I believe in fresh & affordable meals.

Monday, August 16, 2010

Sweet Sunday Curry



My usual Sunday fridge view...a few wilty veggies that need to be tossed but I am too cheap to throw them out- some old crusty brown rice from last week- and a belly full of hunger, so yet another random dish. I call it Sweet Sunday Curry.

1 Cup Cooked Brown Rice (you can get this at Trader Joe's in the frozen section)

Handful of Broccoli

Handful of Diced Carrots or Baby Carrots

1/2 Diced Onion

Handful of Raisins

1 Diced Green Pepper

Few Pinches of Yellow Curry powder

Pinch of Salt

Pinch of Pepper

Pinch of Cinnamon

1 Tablespoon Honey (optional, for extra sweetness- kids LOVE it!)

Olive Oil Spray

1 cup Water

2 Tablespoons Sour Cream

Handful of Your choice of protein- Tofu, Chicken, Eggs, Nuts...

Turn your pan on Med/High. Coat it with olive oil spray. Add diced onions (white is better, but I only had red). Let onions cook for 2 minutes. Add Carrots. Let carrots and onions cook for about 1-2 minutes. Then add the rest of the veggies, plus about a cup of water. Sprinkle in a few pinches of yellow curry powder- depending how strong you want the flavor. Cover, and let steam for about 2-4 minutes depending how crunchy you like your veggies. I prefer crunchy, but my kids prefer soft veggies- so I usually take some out for myself after a short steam. Take cover off and reduce temperature to low. Add a handful of raisins (for extra sweetness add honey- a few squeezes- this makes the dish extra yummy and the kids love it). Add cooked brown rice, a few shakes of the cinnamon jar and mix about. If the dish needs a bit of creaminess, add some sour cream. I find that my kids always eat veggie dishes if I add some sort of cream (1 or 2 scoops) or Vegenaise (a mayo sub sold at health food stores). Now taste it. If it needs pepper and salt, add them. I personally almost always add salt- seems to enhance whatever flavors are in the dish. Add your choice protein. All I had was nuts- so I added Almonds, which actually gave the dish a nice crunch.

I love to cook with cinnamon, not only for the taste, but health benefits too....



Studies have shown that just 1/2 teaspoon of cinnamon per day can lower LDL cholesterol.

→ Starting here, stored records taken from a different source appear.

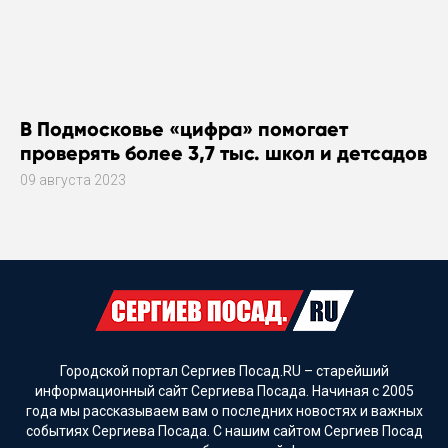
В Подмосковье «цифра» помогает
проверять более 3,7 тыс. школ и детсадов
09 августа 2023
Городской портал Сергиев Посад.RU – старейший
информационный сайт Сергиева Посада. Начиная с 2005
года мы рассказываем вам о последних новостях и важных
событиях Сергиева Посада. С нашим сайтом Сергиев Посад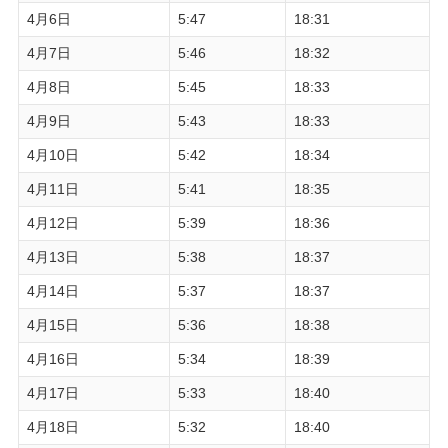
4月6日
5:47
18:31
4月7日
5:46
18:32
4月8日
5:45
18:33
4月9日
5:43
18:33
4月10日
5:42
18:34
4月11日
5:41
18:35
4月12日
5:39
18:36
4月13日
5:38
18:37
4月14日
5:37
18:37
4月15日
5:36
18:38
4月16日
5:34
18:39
4月17日
5:33
18:40
4月18日
5:32
18:40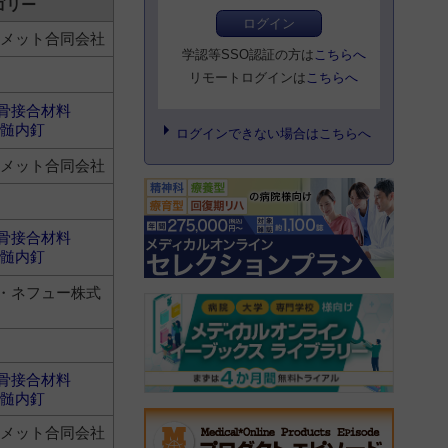
ゴリー
ログイン
オメット合同会社
学認等SSO認証の方は
こちらへ
リモートログインは
こちらへ
骨接合材料
髄内釘
ログインできない場合はこちらへ
オメット合同会社
骨接合材料
髄内釘
・ネフュー株式
骨接合材料
髄内釘
オメット合同会社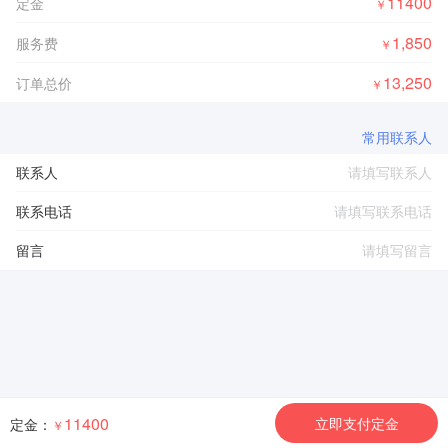
11400
定金
￥
1,850
服务费
￥
13,250
订单总价
￥
常用联系人
联系人
联系电话
留言
11400
立即支付定金
定金：
￥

Several studies suggest that cinnamon may have a regulatory effect on blood sugar, making it especially beneficial for people with Type 2 diabetes.

In some studies, cinnamon has shown an amazing ability to stop medication-resistant yeast infections.

In a study published by researchers at the U.S. Department of Agriculture in Maryland, cinnamon reduced the proliferation ofleukemia and lymphoma cancer cells.

It has an anti-clotting effect on the blood.

In a study at Copenhagen University, patients given half a teaspoon of cinnamon powder combined with one tablespoon of honey every morning before breakfast had significant relief in arthritis pain after one week and could walk without pain within one month.

When added to food, it inhibits bacterial growth and food spoilage, making it a natural food preservative.

One study found that smelling cinnamon boosts cognitive function and memory.

Researchers at Kansas State University found that cinnamon fights the E. coli bacteria in unpasteurized juices.

10. It is a great source of manganese, fiber, iron, and calcium.